So I went with my gut.. and a little bit of I'm assuming God and didn't get the last doe I posted about. When we went to take a look at her, we could not even find the place where she was, no cell service to call, it was a disaster. So we headed home with no goat and bitterness. Well everything happens for a reason.. later that evening I got an email from a breeder I had been in contact with previously that he had 3 fullblood bred does for sale. I am finally happy to announce after asking a million questions- two of these girls will be coming home with me tomorrow evening!! (gps is loaded, cell service is available, and directions are written down! lol) I've attached pictures of them, not the best photos but theyre straight outta the muddy fields! DOB's on both of them is 10-2013. They were in my price range, and I think a great starting point for my herd!! I also attached a picture of the buck these does are bred to they're due the first week of April!
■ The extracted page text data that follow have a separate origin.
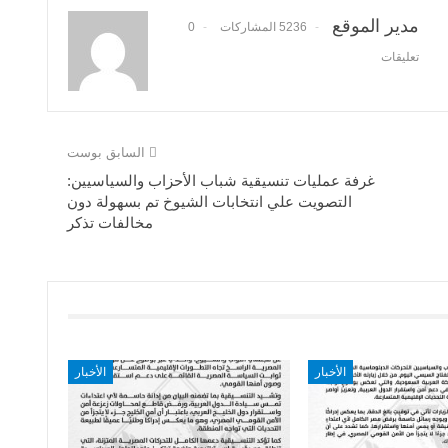
مدير الموقع
5236 المشاركات
0
تعليقات
السابق بوست
غرفة عمليات تنسيقية شباب الأحزاب والسياسيين:
التصويت علي انتخابات الشيوخ تم بسهولة دون
مخالفات تذكر
الأخبار
الأخبار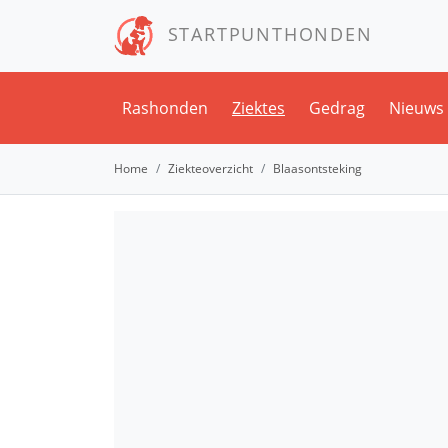
STARTPUNTHONDEN
Rashonden
Ziektes
Gedrag
Nieuws
Home
Ziekteoverzicht
Blaasontsteking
Any tips on keeping the stress down for these girls? I'm a little concerned with the move a month away from kidding. On a side note.. my husband has given me the go ahead for my addition to our pole barn for more room


----------



## packhillboers (Feb 2, 2011)

The buck has some stout legs.


----------



## Brittany89 (Aug 12, 2014)

Yes! I'm very excited to see the kids from him outta the red doe.


----------



## Brittany89 (Aug 12, 2014)

Girls are home! I'll hopefully be able to get some pictures tomorrow!


----------